Come to think of it, it is cold out there.  

I feel guilty about leaving Dad, but I know he is just an hallucination. The real Dad died a decade ago, and we are at peace about it. 

I am really getting out of this car. That is what would be happening if my normal luck had held and I didn’t have all this water coming in. 

Next time, I am springing for the BMW. Then that Navy guy wouldn’t have had a chance. 

I don’t really see the resident of the deep. I must be so intent on getting to the surface that the propelling shadow doesn’t “read” as anything substantial. 

Eye of Giant Squid Retouched


My legs are starting to seize up, and I can’t stand the water on my face. I close my eyes to keep it out. This is not just my nerves reacting to the water temperature.

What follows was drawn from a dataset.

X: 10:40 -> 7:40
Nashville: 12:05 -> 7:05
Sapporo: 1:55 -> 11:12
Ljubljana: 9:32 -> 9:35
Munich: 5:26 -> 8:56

It is, in fact, the spines of the giant squid biting into my flesh as it wraps itself around me in those murky depths. The eye, the single eye, that signals to me that there is no grace period here. It was not an almost. It is. And it is now. 

So do not underestimate the dangers of Gig Harbor. While boring, it also full of middling bars — perhaps reasonably so. Why not get drunk in a boring suburb? 

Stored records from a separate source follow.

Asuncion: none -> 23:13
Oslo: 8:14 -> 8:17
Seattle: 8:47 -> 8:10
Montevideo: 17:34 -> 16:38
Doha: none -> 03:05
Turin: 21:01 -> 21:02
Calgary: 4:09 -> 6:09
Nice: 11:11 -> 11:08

And be sure it is not raining when you leave the bar and get in your car to come home to Tacoma, especially not in a place that rains three-quarters of the time.

And make sure that the eighteen-wheelers roaring down Highway 16 don’t get on your tail, flash their lights at you, and honk to get you to go fast enough to match the weltanshauung of their amphetamines — too fast for your silly Volkswagen after all that house gin and too much overrated shtick from a crapped out old Navy guy. 

Perhaps you should have gone home with the crapped out Navy guy who chatted you up instead of the giant squid whose embracement will be your last. That is the real lesson here. 

Or maybe not have gone to look at that boat. Which doesn’t make sense to anyone who’s had a boat. 

Now I am filled with regret, and I can’t stand regret. It goes against the very grain of what I am, and that is an effective human being who would not have gotten in water in a brand new car. 

And would have made it in that fifty-degree channel. Would have been able to last. 

We all say. 

The Navy guy would perhaps honor that sentiment while watching the local news and seeing my picture up there as the lady who met with the interesting death AND I WAS RIGHT THERE!